EXERCISE MATERIALS:
☆ ☆ ☆ ☆ ☆ ☆ ☆
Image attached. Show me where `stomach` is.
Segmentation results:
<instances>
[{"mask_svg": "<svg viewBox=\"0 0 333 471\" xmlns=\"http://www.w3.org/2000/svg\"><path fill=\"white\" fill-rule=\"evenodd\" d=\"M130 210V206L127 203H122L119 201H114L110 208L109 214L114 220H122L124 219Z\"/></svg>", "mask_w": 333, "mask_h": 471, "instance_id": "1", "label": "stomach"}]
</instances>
☆ ☆ ☆ ☆ ☆ ☆ ☆
TASK DETAILS: Please set down each of the entries above exactly as given.

ANSWER TO THE PROBLEM:
Image attached. Show me where `stomach` is.
Segmentation results:
<instances>
[{"mask_svg": "<svg viewBox=\"0 0 333 471\" xmlns=\"http://www.w3.org/2000/svg\"><path fill=\"white\" fill-rule=\"evenodd\" d=\"M130 210V206L127 203H122L119 201H114L110 208L109 214L114 220H122L124 219Z\"/></svg>", "mask_w": 333, "mask_h": 471, "instance_id": "1", "label": "stomach"}]
</instances>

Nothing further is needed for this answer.